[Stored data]

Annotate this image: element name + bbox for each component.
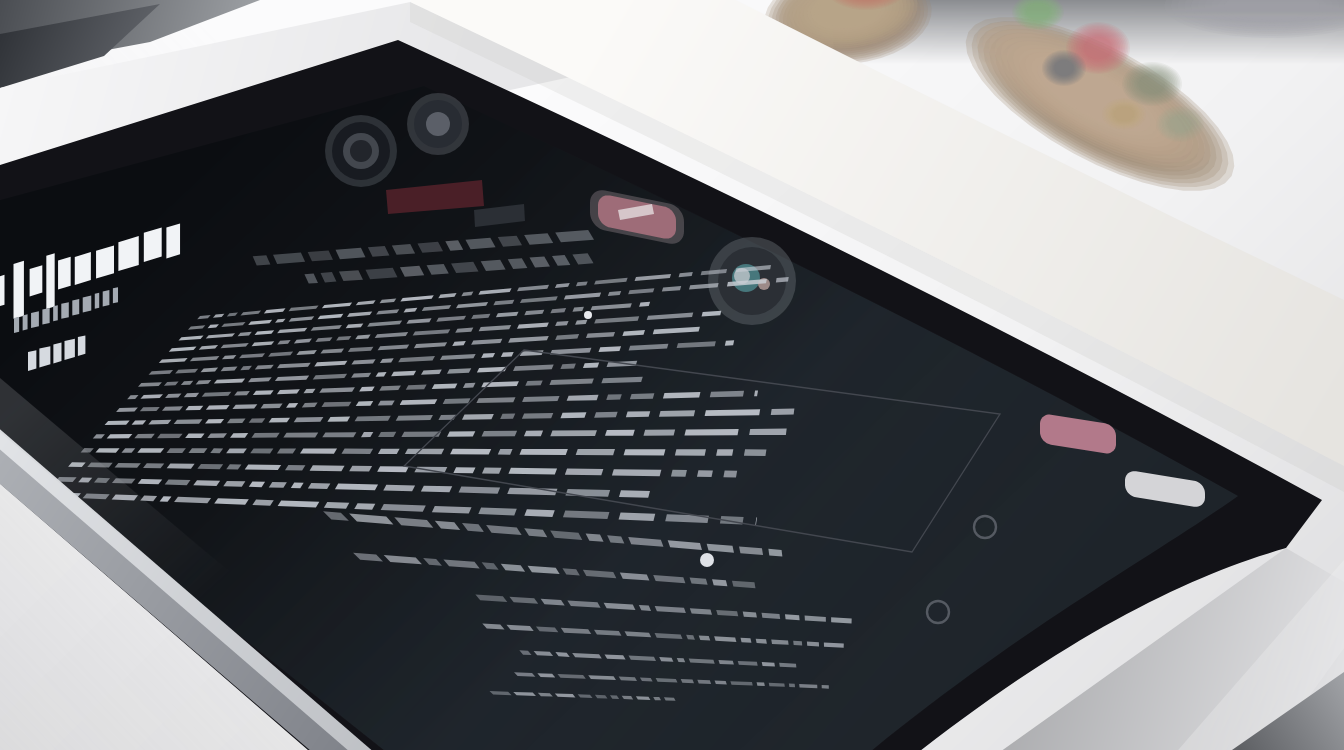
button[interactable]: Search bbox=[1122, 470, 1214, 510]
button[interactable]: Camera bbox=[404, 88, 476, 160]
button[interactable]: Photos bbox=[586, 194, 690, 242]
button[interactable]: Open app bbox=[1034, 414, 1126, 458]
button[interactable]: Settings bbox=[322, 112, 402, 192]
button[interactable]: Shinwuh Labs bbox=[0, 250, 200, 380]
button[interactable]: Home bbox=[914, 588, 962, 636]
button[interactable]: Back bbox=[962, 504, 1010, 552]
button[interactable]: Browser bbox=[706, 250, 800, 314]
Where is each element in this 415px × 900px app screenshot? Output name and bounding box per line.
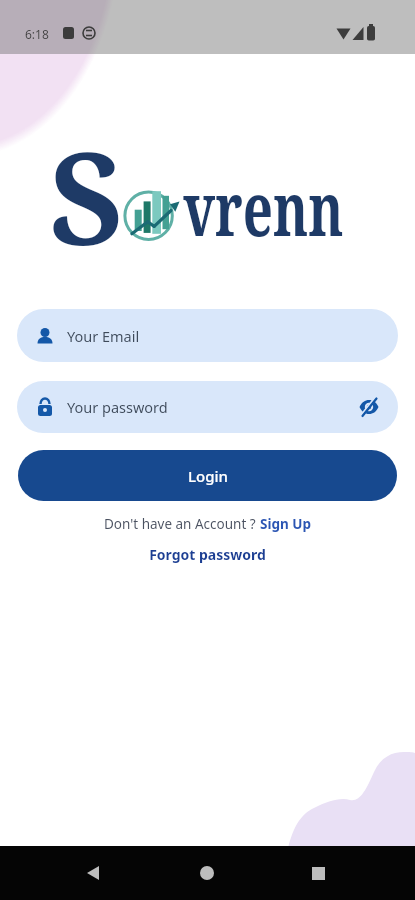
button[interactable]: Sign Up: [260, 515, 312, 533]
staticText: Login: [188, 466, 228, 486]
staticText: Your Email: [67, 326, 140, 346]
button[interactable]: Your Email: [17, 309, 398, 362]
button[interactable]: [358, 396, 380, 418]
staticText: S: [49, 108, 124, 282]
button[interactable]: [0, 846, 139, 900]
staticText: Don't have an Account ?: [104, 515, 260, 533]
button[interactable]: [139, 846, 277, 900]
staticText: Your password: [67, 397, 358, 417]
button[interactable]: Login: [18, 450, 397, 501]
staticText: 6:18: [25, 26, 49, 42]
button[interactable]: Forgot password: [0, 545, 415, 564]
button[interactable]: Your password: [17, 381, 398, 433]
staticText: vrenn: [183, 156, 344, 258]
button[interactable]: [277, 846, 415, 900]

EXERCISE DIRECTIONS:
Return the lines above that include the string "each".

FINISHED EXERCISE:
Annotate this image: element name + bbox for each component.
Where is each element in this 415px × 900px app screenshot? Output name and bounding box per line.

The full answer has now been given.